THE STATE OF SOUTH CAROLINA
In The Supreme Court





Frederick Hopkins, Jr. Appellant,

v.

Carol G. Hopkins Respondent.



Appeal From Richland County

Berry L. Mobley, Family Court Judge



Opinion No. 25220
Heard October 3, 2000 - Filed December 18, 2000



AFFIRMED IN PART; REVERSED IN PART.



Frederick T. Hopkins, pro se, of Florence, for appellant.

Frank A. Barton, of West Columbia, for respondent.

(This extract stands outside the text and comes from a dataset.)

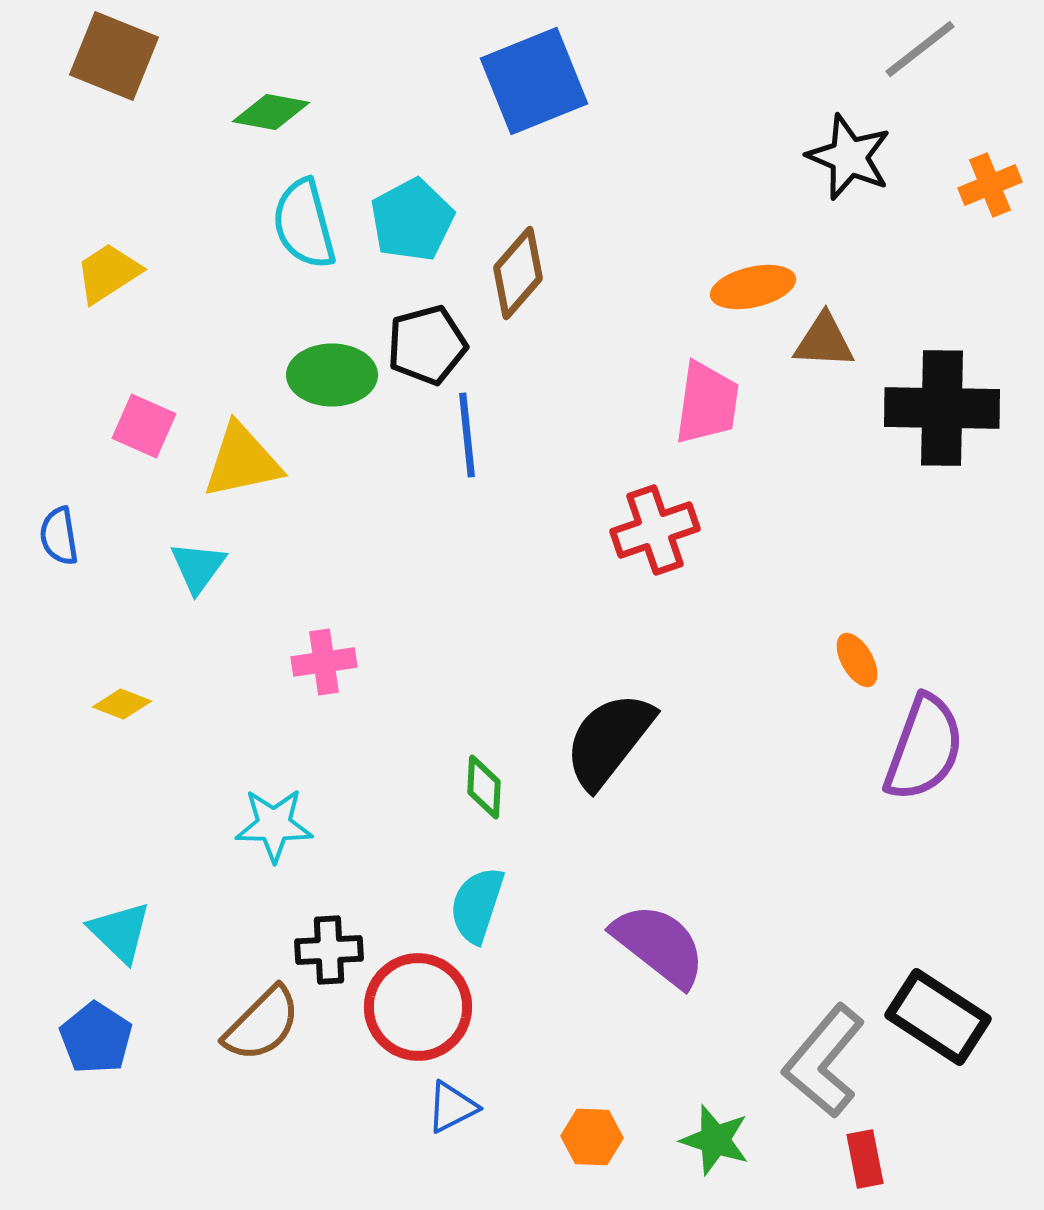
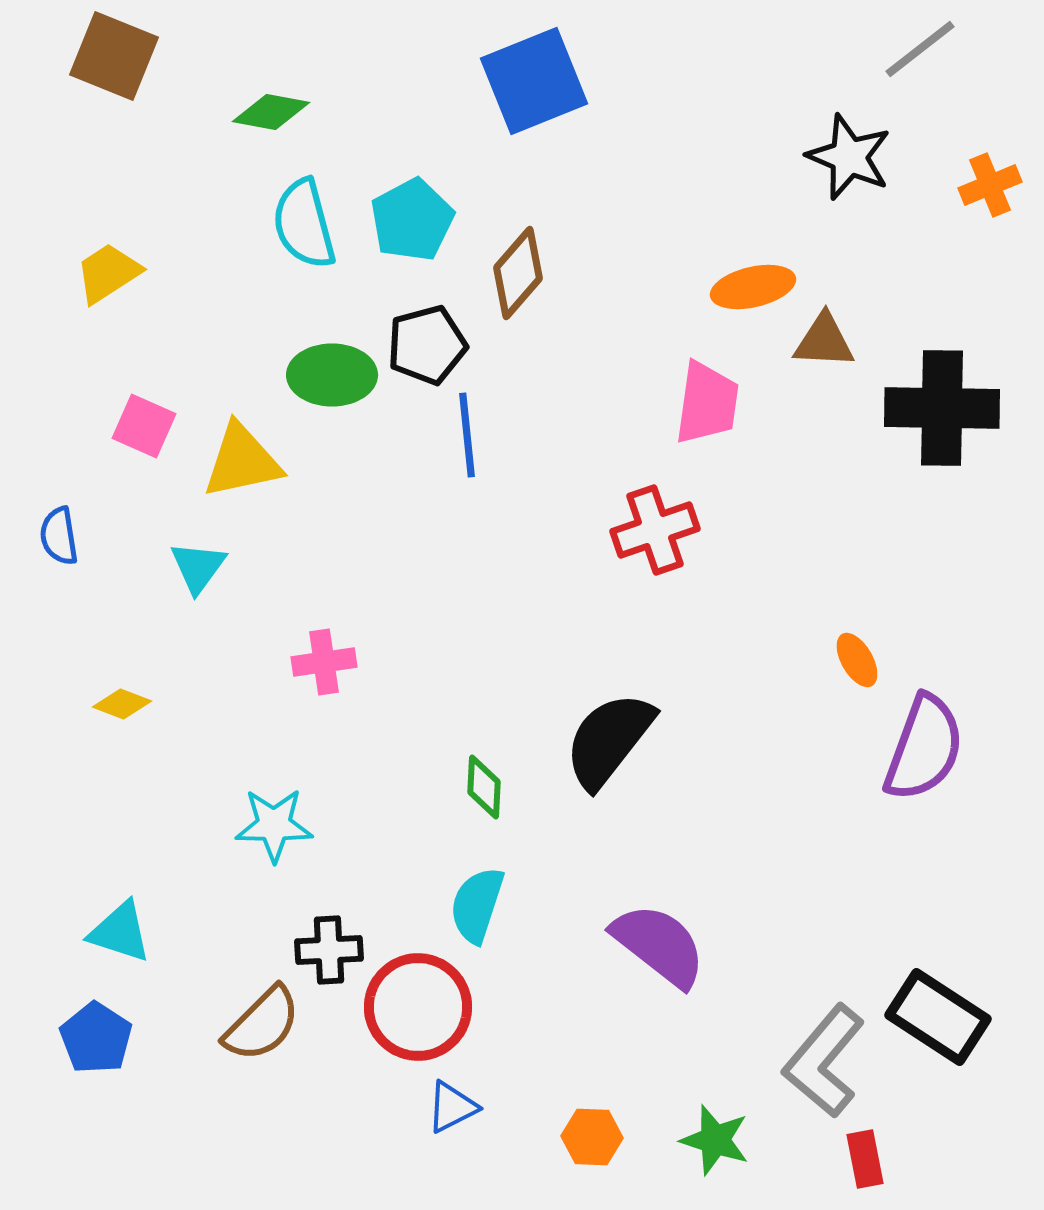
cyan triangle at (120, 932): rotated 26 degrees counterclockwise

JUSTICE WALLER: In this domestic case, Frederick Hopkins (Father), acting pro se, seeks reimbursement of overpayments of child support, attorneys' fees, (1) and pre- and post-judgment interest from his ex-wife, Carol Hopkins (Mother).

FACTS

Mother and Father were married in 1967; they divorced in May 1983. They had two children: Sean, born May 26, 1972, and Fred, born December 4, 1969. Father was ordered to pay child support of $350.00 per month. In November 1986, Father was found to be $18,693.00 in arrears in his child support, and an order garnishing $432.60 per month of his military disability payments was entered. (2)

The younger son, Sean, went to live with Father for approximately 5 months, from late April, 1990, through September, 1990. (3) In early May 1990, Father instituted the instant action seeking custody of Sean; a hearing was held on May 13, 1990, three days prior to Sean's 18th birthday. Father sought termination of support for his older son Fred, claiming he was over age 18 and was not entitled to post-emancipation support; (4) Father did, however, request Mother be required to pay post-emancipation support for Sean. The family court gave Father temporary custody of Sean but required Father to continue making his child support payments pending the final hearing. (5)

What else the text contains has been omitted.